▶ What you will do: Could you transcribe every record below exactly, leaving out any pictures?

Records from a data source:
******

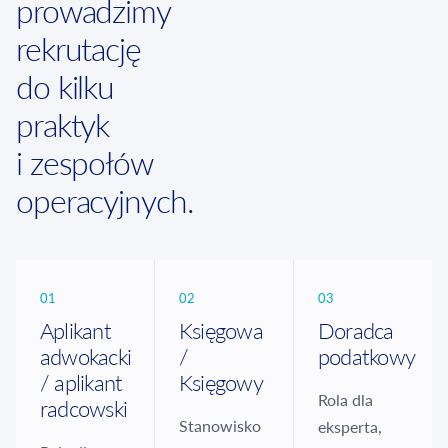
prowadzimy
rekrutację
do kilku
praktyk
i zespołów
operacyjnych.
01
02
03
Aplikant
Księgowa
Doradca
adwokacki
/
podatkowy
/ aplikant
Księgowy
Rola dla
radcowski
Stanowisko
eksperta,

******

▶ Exercise solution:
prowadzimy
rekrutację
do kilku
praktyk
i zespołów
operacyjnych.
01
02
03
Aplikant
Księgowa
Doradca
adwokacki
/
podatkowy
/ aplikant
Księgowy
Rola dla
radcowski
Stanowisko
eksperta,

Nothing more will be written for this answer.